La Banque centrale des États de l’Afrique de l’Ouest (BCEAO) détient-elle la solution de la nouvelle crise ivoirienne ? Pour la plupart des commentateurs africains, c’est à Dakar, où l’institut d’émission commun aux huit États membres de l’Union économique et monétaire ouest-africaine (UEMOA) a son siège, que le nœud gordien entre Laurent Gbagbo et Alassane Ouattara peut être tranché.

« Si les sanctions diplomatiques ou militaires devaient échouer pour faire partir Gbagbo, il ne reste plus alors que l’asphyxie financière de son administration.
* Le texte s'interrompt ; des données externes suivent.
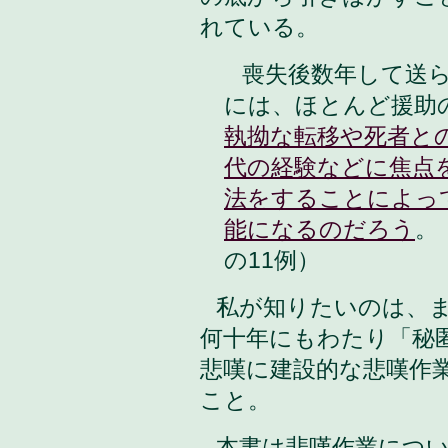
れている。
喪失後数年して送ら
には、ほとんど援助
執拗な転移や死者と
代の経験などに焦点
法をすることによっ
能になるのだろう
。
の11例）
私が知りたいのは、
何十年にもわたり「秘
悲嘆に建設的な悲嘆作
こと。
本書は悲嘆作業につ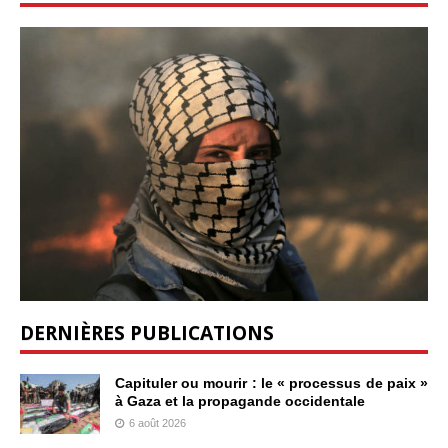
DERNIÈRES PUBLICATIONS
Capituler ou mourir : le « processus de paix »
à Gaza et la propagande occidentale
6 août 2026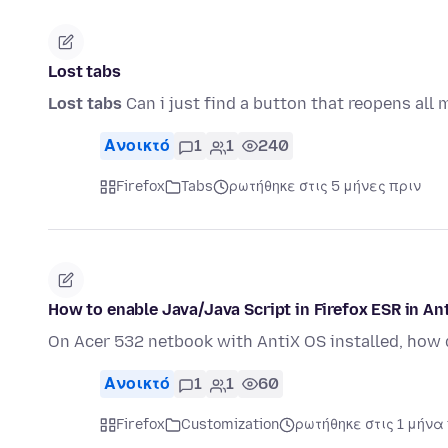
Lost tabs
Lost tabs
Can i just find a button that reopens all 
Ανοικτό
1
1
240
Firefox
Tabs
ρωτήθηκε στις 5 μήνες πριν
How to enable Java/Java Script in Firefox ESR in An
On Acer 532 netbook with AntiX OS installed, how d
Ανοικτό
1
1
60
Firefox
Customization
ρωτήθηκε στις 1 μήνα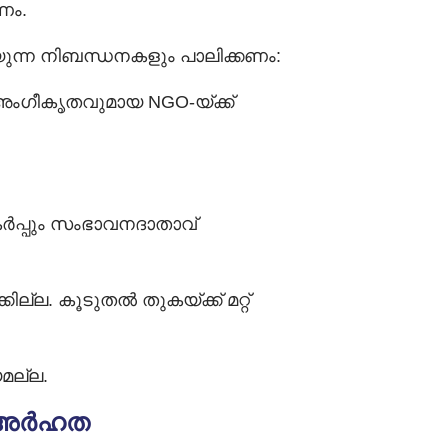
ണം.
ുന്ന നിബന്ധനകളും പാലിക്കണം:
ംഗീകൃതവുമായ NGO-യ്ക്ക്
കർപ്പും സംഭാവനദാതാവ്
ല. കൂടുതൽ തുകയ്ക്ക് മറ്റ്
മല്ല.
ള അർഹത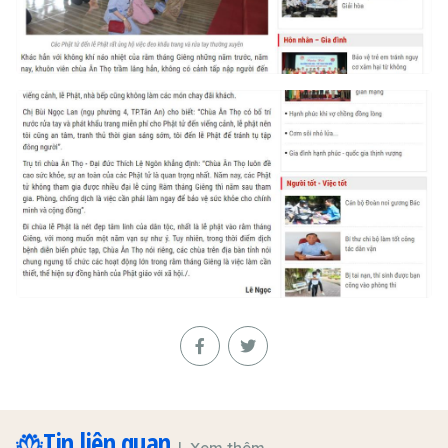
Tin liên quan
Xem thêm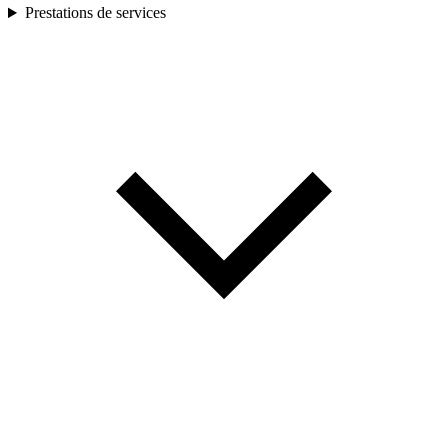
Prestations de services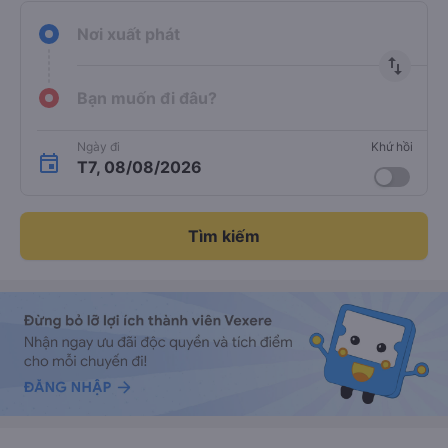
Nơi xuất phát
import_export
Bạn muốn đi đâu?
Ngày đi
Khứ hồi
T7, 08/08/2026
Tìm kiếm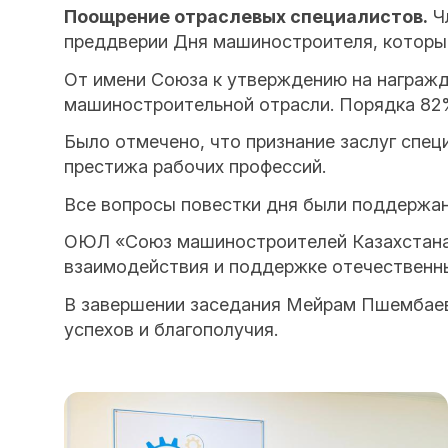
Поощрение отраслевых специалистов.
Чл
преддверии Дня машиностроителя, который
От имени Союза к утверждению на награжд
машиностроительной отрасли. Порядка 82%
Было отмечено, что признание заслуг спец
престижа рабочих профессий.
Все вопросы повестки дня были поддержа
ОЮЛ «Союз машиностроителей Казахстана»
взаимодействия и поддержке отечественны
В завершении заседания Мейрам Пшембаев
успехов и благополучия.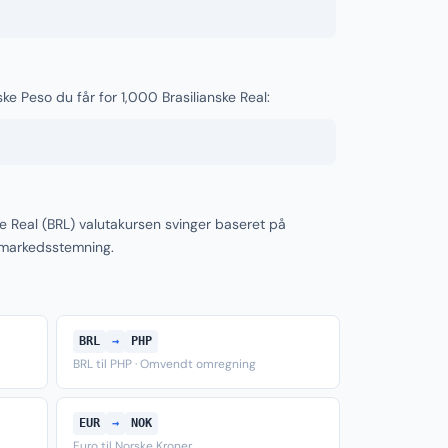
ske Peso du får for 1,000 Brasilianske Real:
ke Real (BRL) valutakursen svinger baseret på
 markedsstemning.
BRL
→
PHP
BRL til PHP · Omvendt omregning
EUR
→
NOK
Euro til Norske Kroner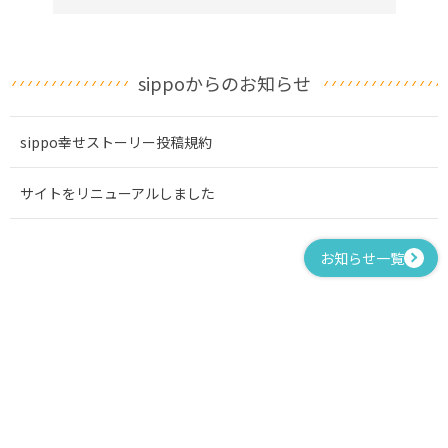
sippoからのお知らせ
sippo幸せストーリー投稿規約
サイトをリニューアルしました
お知らせ一覧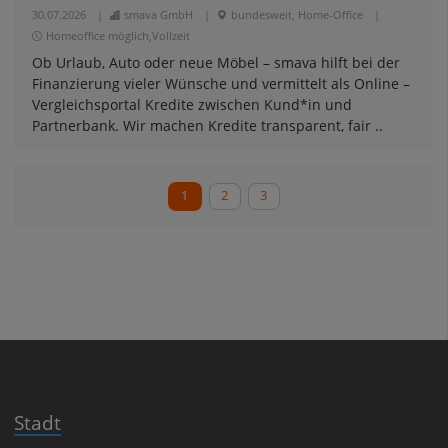
30.07.2026
|
smava GmbH
|
bundesweit, Home-Office
|
Homeoffice möglich,Vollzeit
Ob Urlaub, Auto oder neue Möbel – smava hilft bei der
Finanzierung vieler Wünsche und vermittelt als Online –
Vergleichsportal Kredite zwischen Kund*in und
Partnerbank. Wir machen Kredite transparent, fair ..
1
2
3
Stadt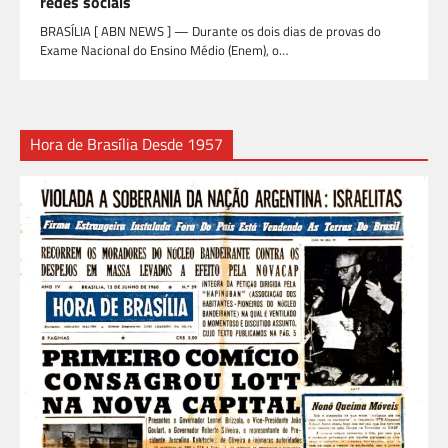
redes sociais
BRASÍLIA [ ABN NEWS ] — Durante os dois dias de provas do
Exame Nacional do Ensino Médio (Enem), o…
Hora de Brasília Desde 1957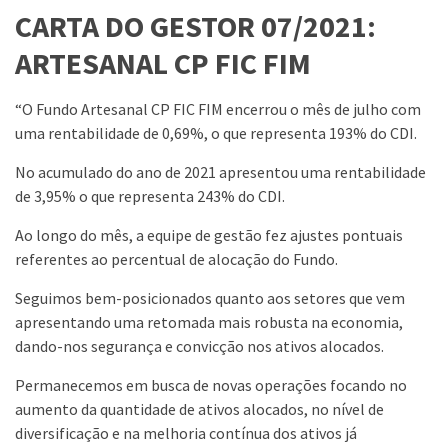
CARTA DO GESTOR 07/2021:
ARTESANAL CP FIC FIM
“O Fundo Artesanal CP FIC FIM encerrou o mês de julho com
uma rentabilidade de 0,69%, o que representa 193% do CDI.
No acumulado do ano de 2021 apresentou uma rentabilidade
de 3,95% o que representa 243% do CDI.
Ao longo do mês, a equipe de gestão fez ajustes pontuais
referentes ao percentual de alocação do Fundo.
Seguimos bem-posicionados quanto aos setores que vem
apresentando uma retomada mais robusta na economia,
dando-nos segurança e convicção nos ativos alocados.
Permanecemos em busca de novas operações focando no
aumento da quantidade de ativos alocados, no nível de
diversificação e na melhoria contínua dos ativos já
Même si cela risque d’être plus long et plus douloureux pour les Ivoiriens », prévient un banquier en poste à Dakar.

La communauté internationale semble d’ores et déjà avoir fait ce pari, en favorisant le transfert du pouvoir financier à Alassane Ouattara, reconnu comme président élu de Côte d’Ivoire. « Il faut maintenir la pression, voire l’augmenter, notamment par le fait que la seule signature bancaire valable pour l’État ivoirien, c’est désormais celle de M. Ouattara », a souligné la ministre française des affaires étrangères, Michèle Alliot-Marie.
Autre transfuge : Charles Koffi Diby

Rompu aux mécanismes de la finance en tant qu’ancien directeur adjoint du Fonds monétaire international (FMI), Alassane Ouattara a déjà fait une « prise de guerre » de taille en nommant « grand argentier » Charles Koffi Diby. En poste sous Gbagbo et réputé comme étant l’un de ses proches, le nouveau ministre de l’économie et des finances est un transfuge, à l’instar du premier ministre, Guillaume Soro.

Avec lui, le camp d’Alassane Ouattara entend remettre la main sur les comptes publics et grignoter les pouvoirs financiers de son rival, notamment les transferts assurés par la BCEAO au nom de l’État ivoirien.

« Laurent Gbagbo fait face à des mesures qui l’étranglent progressivement. Alassane Ouattara a commencé à nommer des ambassadeurs, l’Union européenne a pris des sanctions individuelles, et des comptes de l’État ont été fermés avec la seule signature désormais reconnue, celle d’Alassane Ouattara », commente un diplomate français.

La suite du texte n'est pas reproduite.